◆ Problem requirements
Drop every image, then reproduce the data exactly as given.

◆ Information shown
Content starts

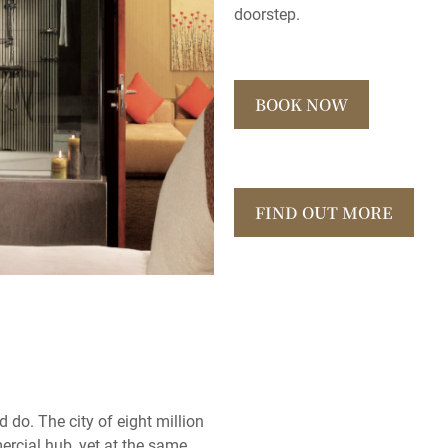
doorstep.
BOOK NOW
FIND OUT MORE
d do. The city of eight million
rcial hub, yet at the same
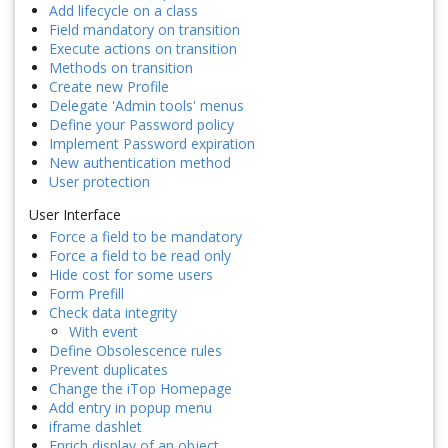
Add lifecycle on a class
Field mandatory on transition
Execute actions on transition
Methods on transition
Create new Profile
Delegate 'Admin tools' menus
Define your Password policy
Implement Password expiration
New authentication method
User protection
User Interface
Force a field to be mandatory
Force a field to be read only
Hide cost for some users
Form Prefill
Check data integrity
With event
Define Obsolescence rules
Prevent duplicates
Change the iTop Homepage
Add entry in popup menu
iframe dashlet
Enrich display of an object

Content ends

◆ Output
doorstep.
BOOK NOW
FIND OUT MORE
d do. The city of eight million
rcial hub, yet at the same
Add lifecycle on a class
Field mandatory on transition
Execute actions on transition
Methods on transition
Create new Profile
Delegate 'Admin tools' menus
Define your Password policy
Implement Password expiration
New authentication method
User protection
User Interface
Force a field to be mandatory
Force a field to be read only
Hide cost for some users
Form Prefill
Check data integrity
With event
Define Obsolescence rules
Prevent duplicates
Change the iTop Homepage
Add entry in popup menu
iframe dashlet
Enrich display of an object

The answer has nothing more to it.